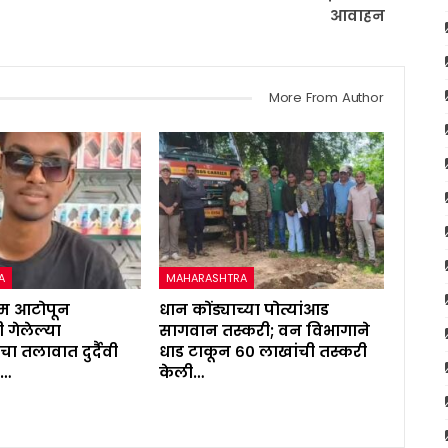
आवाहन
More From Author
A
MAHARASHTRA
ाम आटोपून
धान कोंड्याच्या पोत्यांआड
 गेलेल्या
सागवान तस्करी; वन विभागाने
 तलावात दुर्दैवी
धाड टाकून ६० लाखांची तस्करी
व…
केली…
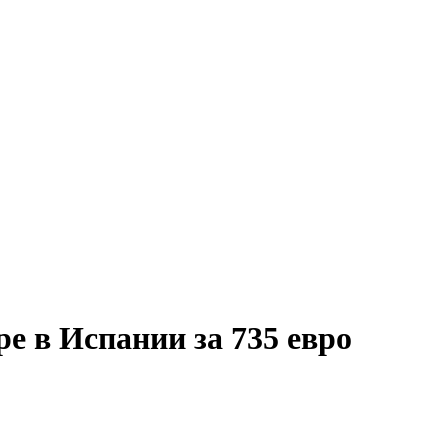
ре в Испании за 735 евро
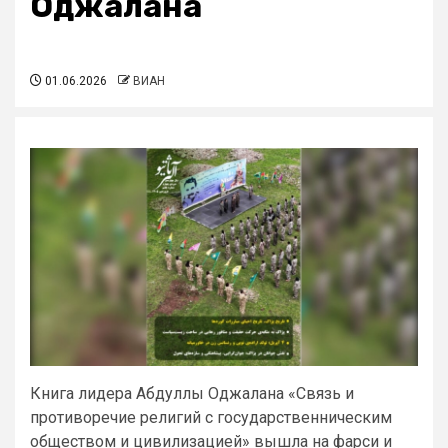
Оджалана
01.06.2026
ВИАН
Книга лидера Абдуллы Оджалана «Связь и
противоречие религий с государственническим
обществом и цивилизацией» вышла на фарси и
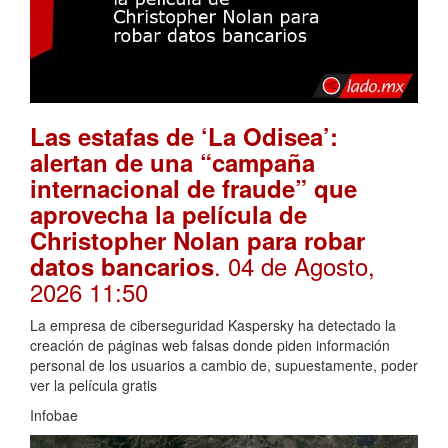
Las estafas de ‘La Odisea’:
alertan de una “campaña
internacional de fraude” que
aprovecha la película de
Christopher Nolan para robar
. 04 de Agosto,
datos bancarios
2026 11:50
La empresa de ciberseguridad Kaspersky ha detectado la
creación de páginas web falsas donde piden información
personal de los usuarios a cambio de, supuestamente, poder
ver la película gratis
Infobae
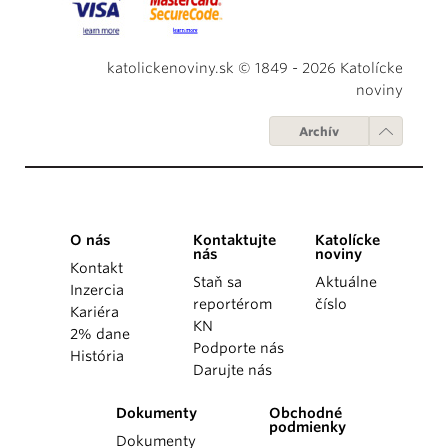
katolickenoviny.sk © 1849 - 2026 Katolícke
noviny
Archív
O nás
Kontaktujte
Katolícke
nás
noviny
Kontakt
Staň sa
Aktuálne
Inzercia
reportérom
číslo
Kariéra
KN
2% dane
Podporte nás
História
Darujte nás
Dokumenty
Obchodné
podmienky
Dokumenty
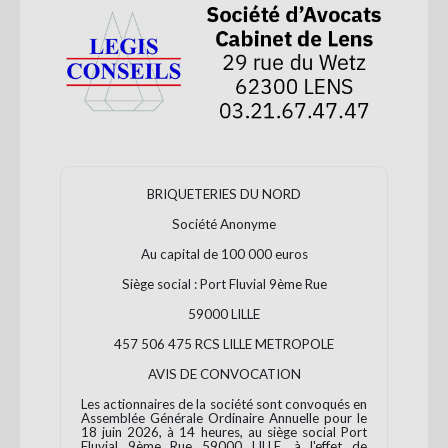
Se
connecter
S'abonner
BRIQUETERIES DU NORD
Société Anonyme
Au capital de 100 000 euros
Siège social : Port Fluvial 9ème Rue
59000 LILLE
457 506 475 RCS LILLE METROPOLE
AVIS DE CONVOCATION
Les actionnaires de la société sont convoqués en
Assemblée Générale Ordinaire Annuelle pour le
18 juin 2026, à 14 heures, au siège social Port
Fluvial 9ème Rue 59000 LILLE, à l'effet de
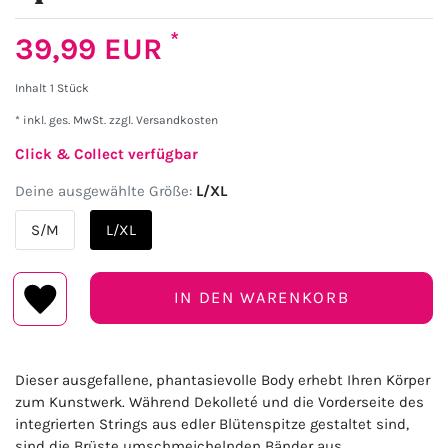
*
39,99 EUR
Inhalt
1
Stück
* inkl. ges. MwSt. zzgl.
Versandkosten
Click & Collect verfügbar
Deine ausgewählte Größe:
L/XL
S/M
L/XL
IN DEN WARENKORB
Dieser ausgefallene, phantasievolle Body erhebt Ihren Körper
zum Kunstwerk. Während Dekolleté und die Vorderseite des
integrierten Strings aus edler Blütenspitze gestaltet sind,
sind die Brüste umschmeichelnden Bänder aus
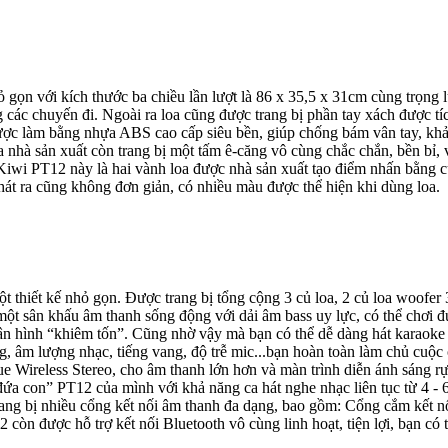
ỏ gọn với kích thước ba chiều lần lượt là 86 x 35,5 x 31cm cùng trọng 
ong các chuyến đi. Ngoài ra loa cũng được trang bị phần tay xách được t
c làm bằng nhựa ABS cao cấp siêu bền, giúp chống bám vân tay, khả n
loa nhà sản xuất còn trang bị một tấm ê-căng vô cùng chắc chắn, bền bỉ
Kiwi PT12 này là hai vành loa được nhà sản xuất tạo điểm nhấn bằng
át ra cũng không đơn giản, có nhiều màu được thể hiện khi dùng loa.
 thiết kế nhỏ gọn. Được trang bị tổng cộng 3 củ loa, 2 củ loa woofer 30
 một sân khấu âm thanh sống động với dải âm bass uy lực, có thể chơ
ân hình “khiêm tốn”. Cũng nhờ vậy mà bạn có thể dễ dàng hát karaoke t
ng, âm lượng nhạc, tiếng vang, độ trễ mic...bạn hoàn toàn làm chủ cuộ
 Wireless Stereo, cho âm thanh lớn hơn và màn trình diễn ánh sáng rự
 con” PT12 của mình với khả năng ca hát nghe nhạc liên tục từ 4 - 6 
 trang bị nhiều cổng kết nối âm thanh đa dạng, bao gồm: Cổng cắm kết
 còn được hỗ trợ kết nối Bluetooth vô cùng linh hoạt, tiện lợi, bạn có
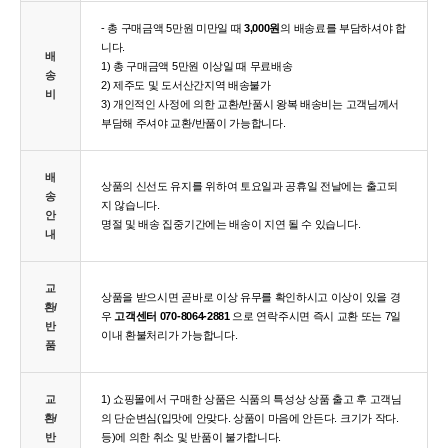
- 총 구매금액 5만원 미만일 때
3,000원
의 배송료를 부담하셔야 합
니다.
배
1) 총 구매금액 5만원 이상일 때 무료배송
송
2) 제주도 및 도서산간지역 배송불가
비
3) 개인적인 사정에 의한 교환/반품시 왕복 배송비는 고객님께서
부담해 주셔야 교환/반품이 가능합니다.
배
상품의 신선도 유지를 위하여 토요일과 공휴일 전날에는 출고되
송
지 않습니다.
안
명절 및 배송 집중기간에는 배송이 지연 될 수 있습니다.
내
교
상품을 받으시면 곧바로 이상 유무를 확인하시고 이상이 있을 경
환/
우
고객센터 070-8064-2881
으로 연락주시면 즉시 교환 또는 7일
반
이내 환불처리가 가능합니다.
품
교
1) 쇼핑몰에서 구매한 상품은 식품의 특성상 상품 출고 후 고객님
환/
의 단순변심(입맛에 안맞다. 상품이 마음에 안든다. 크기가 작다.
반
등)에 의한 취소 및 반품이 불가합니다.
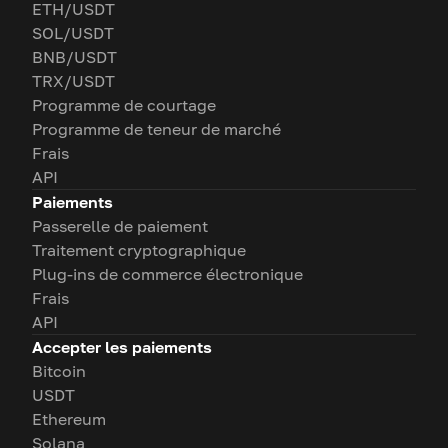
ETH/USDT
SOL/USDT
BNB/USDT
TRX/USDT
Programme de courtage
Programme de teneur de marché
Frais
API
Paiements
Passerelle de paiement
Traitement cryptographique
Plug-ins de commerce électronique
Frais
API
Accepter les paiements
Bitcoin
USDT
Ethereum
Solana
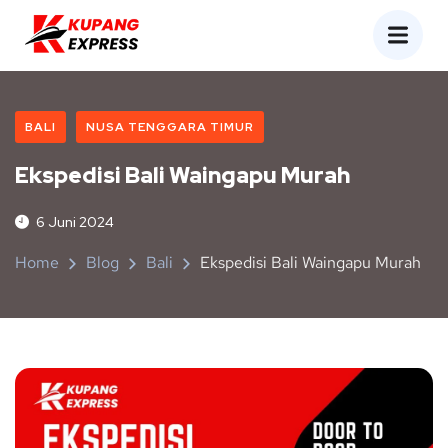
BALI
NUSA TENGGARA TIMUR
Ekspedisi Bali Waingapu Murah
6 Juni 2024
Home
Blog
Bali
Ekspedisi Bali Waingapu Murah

- ACTION ITEM -
All entries are to be retyped exactly. Omit any embedded images.

- SOLUTION FOR THIS TASK -
आवाहन
More From Author
A
MAHARASHTRA
ाम आटोपून
धान कोंड्याच्या पोत्यांआड
 गेलेल्या
सागवान तस्करी; वन विभागाने
 तलावात दुर्दैवी
धाड टाकून ६० लाखांची तस्करी
व…
केली…
ре в Испании за 735 евро
Оджалана
01.06.2026
ВИАН
Книга лидера Абдуллы Оджалана «Связь и
противоречие религий с государственническим
обществом и цивилизацией» вышла на фарси и
Las estafas de ‘La Odisea’:
alertan de una “campaña
internacional de fraude” que
aprovecha la película de
Christopher Nolan para robar
. 04 de Agosto,
datos bancarios
2026 11:50
La empresa de ciberseguridad Kaspersky ha detectado la
creación de páginas web falsas donde piden información
personal de los usuarios a cambio de, supuestamente, poder
ver la película gratis
Infobae
katolickenoviny.sk © 1849 - 2026 Katolícke
noviny
Archív
O nás
Kontaktujte
Katolícke
nás
noviny
Kontakt
Staň sa
Aktuálne
Inzercia
reportérom
číslo
Kariéra
KN
2% dane
Podporte nás
História
Darujte nás
Dokumenty
Obchodné
podmienky
Dokumenty
Se
connecter
S'abonner
BRIQUETERIES DU NORD
Société Anonyme
Au capital de 100 000 euros
Siège social : Port Fluvial 9ème Rue
59000 LILLE
457 506 475 RCS LILLE METROPOLE
AVIS DE CONVOCATION
Les actionnaires de la société sont convoqués en
Assemblée Générale Ordinaire Annuelle pour le
18 juin 2026, à 14 heures, au siège social Port
Fluvial 9ème Rue 59000 LILLE, à l'effet de
*
39,99 EUR
Inhalt
1
Stück
* inkl. ges. MwSt. zzgl.
Versandkosten
Click & Collect verfügbar
Deine ausgewählte Größe:
L/XL
S/M
L/XL
IN DEN WARENKORB
Dieser ausgefallene, phantasievolle Body erhebt Ihren Körper
zum Kunstwerk. Während Dekolleté und die Vorderseite des
integrierten Strings aus edler Blütenspitze gestaltet sind,
sind die Brüste umschmeichelnden Bänder aus
ỏ gọn với kích thước ba chiều lần lượt là 86 x 35,5 x 31cm cùng trọng 
ong các chuyến đi. Ngoài ra loa cũng được trang bị phần tay xách được t
c làm bằng nhựa ABS cao cấp siêu bền, giúp chống bám vân tay, khả n
loa nhà sản xuất còn trang bị một tấm ê-căng vô cùng chắc chắn, bền bỉ
Kiwi PT12 này là hai vành loa được nhà sản xuất tạo điểm nhấn bằng
át ra cũng không đơn giản, có nhiều màu được thể hiện khi dùng loa.
 thiết kế nhỏ gọn. Được trang bị tổng cộng 3 củ loa, 2 củ loa woofer 30
 một sân khấu âm thanh sống động với dải âm bass uy lực, có thể chơ
ân hình “khiêm tốn”. Cũng nhờ vậy mà bạn có thể dễ dàng hát karaoke t
ng, âm lượng nhạc, tiếng vang, độ trễ mic...bạn hoàn toàn làm chủ cuộ
 Wireless Stereo, cho âm thanh lớn hơn và màn trình diễn ánh sáng rự
 con” PT12 của mình với khả năng ca hát nghe nhạc liên tục từ 4 - 6 
 trang bị nhiều cổng kết nối âm thanh đa dạng, bao gồm: Cổng cắm kết
 còn được hỗ trợ kết nối Bluetooth vô cùng linh hoạt, tiện lợi, bạn có
- 총 구매금액 5만원 미만일 때
3,000원
의 배송료를 부담하셔야 합
니다.
배
1) 총 구매금액 5만원 이상일 때 무료배송
송
2) 제주도 및 도서산간지역 배송불가
비
3) 개인적인 사정에 의한 교환/반품시 왕복 배송비는 고객님께서
부담해 주셔야 교환/반품이 가능합니다.
배
상품의 신선도 유지를 위하여 토요일과 공휴일 전날에는 출고되
송
지 않습니다.
안
명절 및 배송 집중기간에는 배송이 지연 될 수 있습니다.
내
교
상품을 받으시면 곧바로 이상 유무를 확인하시고 이상이 있을 경
환/
우
고객센터 070-8064-2881
으로 연락주시면 즉시 교환 또는 7일
반
이내 환불처리가 가능합니다.
품
교
1) 쇼핑몰에서 구매한 상품은 식품의 특성상 상품 출고 후 고객님
환/
의 단순변심(입맛에 안맞다. 상품이 마음에 안든다. 크기가 작다.
반
등)에 의한 취소 및 반품이 불가합니다.
ETH/USDT
SOL/USDT
BNB/USDT
TRX/USDT
Programme de courtage
Programme de teneur de marché
Frais
API
Paiements
Passerelle de paiement
Traitement cryptographique
Plug-ins de commerce électronique
Frais
API
Accepter les paiements
Bitcoin
USDT
Ethereum
Solana
BALI
NUSA TENGGARA TIMUR
Ekspedisi Bali Waingapu Murah
6 Juni 2024
Home
Blog
Bali
Ekspedisi Bali Waingapu Murah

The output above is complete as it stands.